Updated on August 02, 2009
M.F. asks from Broken Arrow, OK
9 answers

My 2 1/2 year old daughter has decided she will not eat anything at daycare. She eats a good breakfast at home, skips lunch and snack time completely at school, then eats a good dinner at home. Her provider and I have tried everything from punishment, removal from the table, time-out, rewards at home if she ate at school, etc. The pediatrician suggested removing food from the equation: offer the lunch and snack to her and if she refuses, then remove the food from the table and allow her to sit alone in another part of the room until her friends have finished their food. We are not to make a big deal of it, keep it light, let her decide, etc.
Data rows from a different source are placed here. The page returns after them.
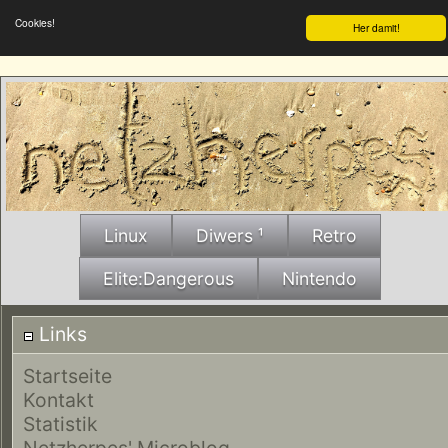
Cookies!
Her damit!
Linux
Diwers ¹
Retro
Elite:Dangerous
Nintendo
Links
Startseite
Kontakt
Statistik
Netzherpes' Microblog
This also means she is not allowed anything else to eat throughout the day outside of mealtimes. If she is hungry, she has to learn to eat at meal times and can not graze throughout the day. She is not a picky eater, loves all veggies, fruits, and grains. Not a huge meat eater but neither am I. I only offer her healthy foods at home; no juice, candy, empty sugars and calories. Everything she eats counts toward a good diet. She has not lost weight, actually gained 2 pounds from the last pediatrician visit. Should I just brush this off as a "phase" she is going through? She is so head strong and I think she just wants control. Mealtime at school has been a fight with her since she turned 2, not eating at school started about 2 weeks ago. Any ideas you fabulous Moms? Thank you!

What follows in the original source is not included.